AP via Findlaw:
"The desire for greater control over how search engines index and display Web sites is driving an effort launched Thursday by leading news organizations and other publishers to revise a 13-year-old technology for restricting access.
Currently, Google Inc., Yahoo Inc. and other top search companies voluntarily respect a Web site's wishes as declared in a text file known as "robots.txt," which a search engine's indexing software, called a crawler, knows to look for on a site.
The formal rules allow a site to block indexing of individual Web pages, specific directories or the entire site, though some search engines have added their own commands.
The proposal, unveiled by a consortium of publishers at the global headquarters of The Associated Press, seeks to have those extra commands - and more - apply across the board. Sites, for instance, could try to limit how long search engines may retain copies in their indexes, or tell the crawler not to follow any of the links that appear within a Web page."

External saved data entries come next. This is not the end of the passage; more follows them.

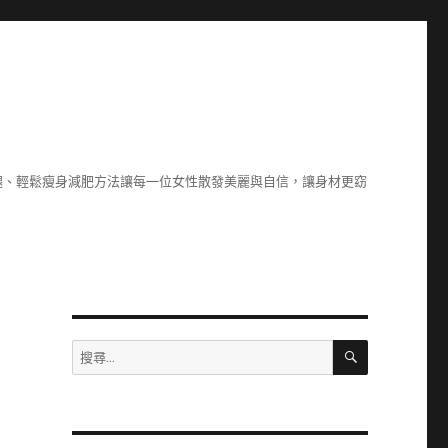
腿、輕鬆瘦身減肥方法讓每一位女性散發美麗與自信，讓身材更窈
搜
搜
尋
尋
關
鍵
字:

The proposed controls are known as Automated Content Access Protocol (ACAP). Google, Yahoo et al are never going to go along with this and sure enough -
"Google spokeswoman Jessica Powell said the company supports all efforts to bring Web sites and search engines together but needed to evaluate ACAP to ensure it can meet the needs of millions of Web sites - not just those of a single community." As Nicholas Carr and David Weinberger and others have said, the more 'free' content there is, the happier Google will be.